Restriktiver Euro-Masterplan

Merkel, Schäuble und Brüderle machen sich für Aushebelung demokratischer Strukturen stark

  • Dieter Janke
  • Lesedauer: 4 Min.
Während die Debatten über das vermeintliche Euro-Rettungspaket hohe Wellen schlagen, fand ein interner Masterplan der Bundesregierung bislang kaum Beachtung. Mit verschärften Restriktionen und dem Aushebeln demokratischer Strukturen soll die Gemeinschaftswährung zukünftig stabilisiert werden.

Medienbericht zufolge sollen sich Kanzlerin Angela Merkel, Finanzminister Wolfgang Schäuble (beide CDU) sowie Wirtschaftsminister Rainer Brüderle (FDP) bereits in der vergangenen Woche vertraulich auf eine Neunpunkteprogramm zur Stabilisierung des Euro verständigt haben. Dieses soll Verhandlungsgrundlage für die in der kommenden Woche geplanten Beratungen mit den Staats- und Regierungschefs der anderen Mitgliedsländer werden.

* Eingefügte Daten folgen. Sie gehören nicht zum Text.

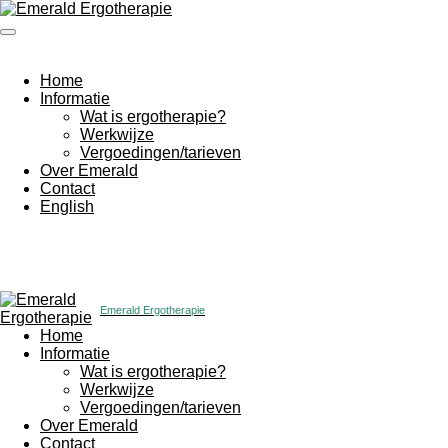
Ga
direct
naar
de
Home
hoofdinhoud
Informatie
Wat is ergotherapie?
Werkwijze
Vergoedingen/tarieven
Over Emerald
Contact
English
Emerald Ergotherapie
Home
Informatie
Wat is ergotherapie?
Werkwijze
Vergoedingen/tarieven
Over Emerald
Contact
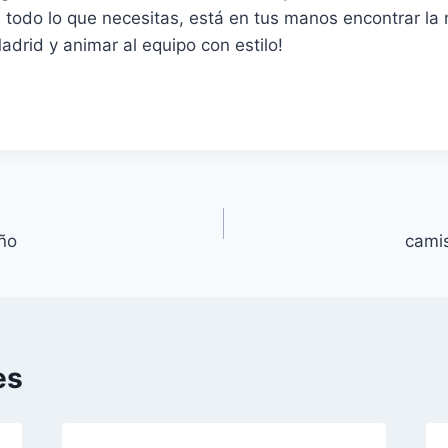
 todo lo que necesitas, está en tus manos encontrar la
adrid y animar al equipo con estilo!
iño
camis
es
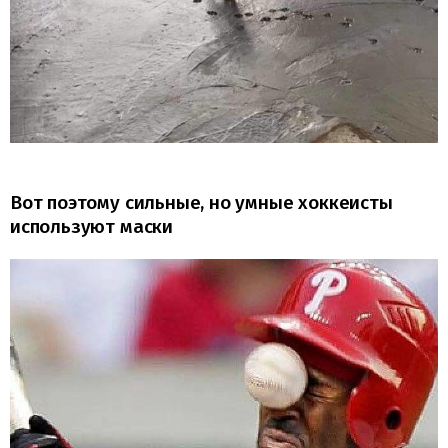
Вот поэтому сильные, но умные хоккеисты
используют маски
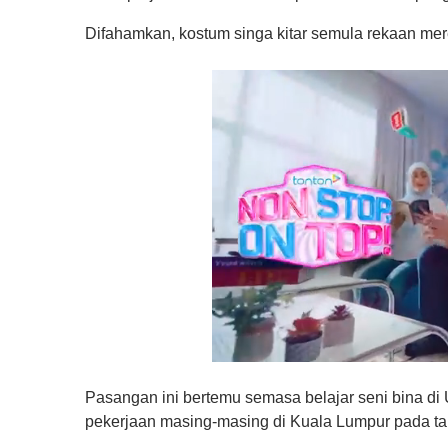
Difahamkan, kostum singa kitar semula rekaan mere
0
s
Pasangan ini bertemu semasa belajar seni bina di
e
c
pekerjaan masing-masing di Kuala Lumpur pada t
o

Das Papier fasst bereits bekannte Detailvorschläge zusammen und spitzt diese noch zu. Zur Diagnose der gegenwärtigen Lage heißt es hier, Griechenland habe die geltenden Verträge »in grober Weise« verletzt. Eine solche Krise, für die die Gemeinschaft der Euro-Zone in ihrer bisherigen Form nicht gewappnet sei, dürfe sich nicht wiederholen. Deshalb müsse der 1992 in Maastricht vereinbarte Stabilitätspakt einer tiefgreifenden Reform unterzogen werden. Um vergleichbare Haushaltsprobleme künftig zu vermeiden, sollen die wirtschafts- und finanzpolitischen Kontrollmechanismen verbessert und ein Rechtsrahmen für eine geordnete staatliche Insolvenz geschaffen werden. Im Zentrum des internen Papiers der Bundesregierung steht eine verschärfte Kontrolle der Haushalte der Euro-Staaten, die »einer strengeren, unabhängigen Prüfung« unterzogen werden sollen. Nach den rein technokratischen Vorstellungen soll dafür nicht mehr nur die Europäische Kommission sondern auch die Europäische Zentralbank (EZB) oder ein »beauftragter Kreis unabhängiger Forschungsinstitute« zuständig sein. Nach der Lesart von Merkel, Schäuble und Brüderle haben die bisherigen Sanktionsmechanismen versagt; sie müssten deshalb rascher und effizienter wirksam werden. Zukünftig sollen deshalb vermeintliche Defizitsünder mit härteren Maßnahmen rechnen müssen: »Euro-Mitgliedsstaaten, die sich nicht an die Vorgaben zum Defizitabbau halten, sollten vorübergehend keine weiteren EU-Strukturmittel bewilligt bekommen.« Im Extremfall wird sogar mit deren unwiderruflicher Streichung gedroht.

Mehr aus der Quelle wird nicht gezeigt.